Я ищу детство
Шрифт:
Мышь внимательно посмотрел на меня.
— Ну, понял теперь, в чём дело? — хвастливо спросил он. — Куда я тебя звал погулять?
Я смотрел на ящик как заворожённый. Я знал, что с самого начала войны мыло совершенно исчезло из продажи. Мама стирала дома бельё каким-то самодельным клейстером. Мыло было на вес золота. А тут целый ящик!
— Нате вам, как обещал, по одному куску, — сказал Мышь, — больше брать пока нельзя, а то заметят.
Сам он положил себе в карманы два куска.
— Чего ж по одному-то, — недовольно буркнул Юрка. — Его всё равно уже кто-то берёт.
— Сторож берёт, — объяснил Мышь, — а может, ещё кто из акушеров.
Тяжёлый кусок мыла оттягивал мне карман. Невесёлые мысли бродили у меня в голове. «Куда же девалась вся твоя честность? — думал я. — Из-за чего же тогда ты ругался с Арнольдом, Бриллингом и мордастым стариком Филимоновым? За что он бил тебя кнутом?»
И вдруг все мысли мои рванулись совершенно в противоположную сторону. Мама второй год стирает все наши вещи какой-то дрянью. Все руки сделались у неё от этого шершавыми и грубыми. Ну что произойдёт, если я возьму один кусок? Ведь всё равно весь этот ящик растащат вот такие оглоеды, как Мышь и Юрка Михалев. А как обрадуется мама, когда я принесу ей этот кусок, а?
«Но ведь это же настоящее воровство! — мелькнуло у меня в голове. — Это уже не рыночные проделки с Шуней и Зуней. И мама обязательно спросит— где взял?»
«Нашёл!» — быстро отыскал я ответ.
И грехопадение моё совершилось.
…Всё это кончилось очень плохо. Нас поймали. Мыша и Михалева забрали в милицию. Меня отпустили (мама отнесла в милицию мой кусок).
Целыми днями я сидел теперь дома. Из цирка, как только стало известно о краже, нас с Юркой Михалевым немедленно выгнали, не помогло даже заступничество Гитаны. Мама наистрожайшим образом запретила мне выходить на улицу. Лёжа на кровати за занавеской, я с утра до ночи читал книги о подвигах, совершённых малолетними героями.
Осенью цирк уехал из Уфы, и мне стало абсолютно нечего делать. Записаться в школу я, конечно, опоздал. Да и не хотелось мне ходить в школу после моего бурного циркового лета.
Это были худшие дни моей жизни в Уфе. Подолгу я сидел у окна в нашей проходной комнате и смотрел во двор. Мне было ясно одно — надо бежать на фронт. Пристроиться к какому-нибудь воинскому эшелону и катить до самого фронта.
А там я совершу подвиг. Как Александр Матросов или как Зоя Космодемьянская. И пусть меня повесят фашисты. Тогда все узнают, что я был не такой уж плохой, что никакой я не жулик.
Да, надо бежать на фронт. Эта мысль чётко созрела во мне. Я не видел перед собой никакой иной дороги, кроме побега на фронт и героической смерти на войне в бою с фашистскими оккупантами. Это была теперь для меня единственная дорога в жизни, дорога чести. Только кровью могу я смыть все свои грехи.
На фронт!
Слова эти двадцать четыре часа в сутки, день и ночь стучали в моей голове.
Но убежать на фронт мне на этот раз не удалось.
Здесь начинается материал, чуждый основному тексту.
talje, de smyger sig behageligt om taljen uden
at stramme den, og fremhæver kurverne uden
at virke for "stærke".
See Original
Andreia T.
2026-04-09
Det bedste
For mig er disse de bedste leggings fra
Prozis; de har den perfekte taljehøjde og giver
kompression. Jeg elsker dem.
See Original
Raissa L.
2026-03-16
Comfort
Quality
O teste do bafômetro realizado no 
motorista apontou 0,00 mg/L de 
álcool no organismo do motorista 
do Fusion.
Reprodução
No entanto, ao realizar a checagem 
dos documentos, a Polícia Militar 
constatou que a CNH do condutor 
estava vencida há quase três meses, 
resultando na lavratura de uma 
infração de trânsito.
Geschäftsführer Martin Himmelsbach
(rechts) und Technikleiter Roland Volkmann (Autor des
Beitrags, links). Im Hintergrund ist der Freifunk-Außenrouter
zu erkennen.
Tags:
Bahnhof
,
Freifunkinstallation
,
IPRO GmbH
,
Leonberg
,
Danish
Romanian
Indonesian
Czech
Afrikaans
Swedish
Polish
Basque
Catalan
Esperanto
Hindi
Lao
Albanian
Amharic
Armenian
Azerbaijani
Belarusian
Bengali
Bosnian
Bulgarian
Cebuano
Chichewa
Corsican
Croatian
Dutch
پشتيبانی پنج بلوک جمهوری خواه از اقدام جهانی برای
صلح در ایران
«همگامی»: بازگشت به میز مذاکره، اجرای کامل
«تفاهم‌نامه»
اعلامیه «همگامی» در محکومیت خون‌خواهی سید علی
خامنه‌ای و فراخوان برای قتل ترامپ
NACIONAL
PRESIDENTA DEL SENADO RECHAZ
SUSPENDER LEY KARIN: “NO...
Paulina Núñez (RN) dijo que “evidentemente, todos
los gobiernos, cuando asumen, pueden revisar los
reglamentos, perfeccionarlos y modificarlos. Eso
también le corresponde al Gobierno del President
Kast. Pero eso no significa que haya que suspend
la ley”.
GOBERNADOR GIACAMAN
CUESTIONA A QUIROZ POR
Во дворе нашего одноэтажного уфимского дома жило несколько семей, приехавших откуда-то с Волги. Это всё были рабочие очень высокой квалификации, работавшие на заводе, который в самом начале войны почти целиком вывезли из-под фашистских авиационных налётов и разместили на окраине Уфы, совершенно на новом месте. Оборудование и станки стояли сначала под открытым небом. Потом, буквально в считанные дни, были построены временные цехи и навесы, и волгари (так их называли в Уфе) начали выпускать свою продукцию для фронта, для победы.
Среди
Они, правда, неделями не приходили домой ночевать. Жили на территории завода, в цехах, ели, пили и спали прямо около станков. Отстояв по двадцать часов у конвейера, ложились в пролётах на раскладушки, не раздеваясь, не снимая телогреек, шапок, сапог, проваливались каменно в беспробудный сон, а через три-четыре часа вскакивали и снова становились на сборку.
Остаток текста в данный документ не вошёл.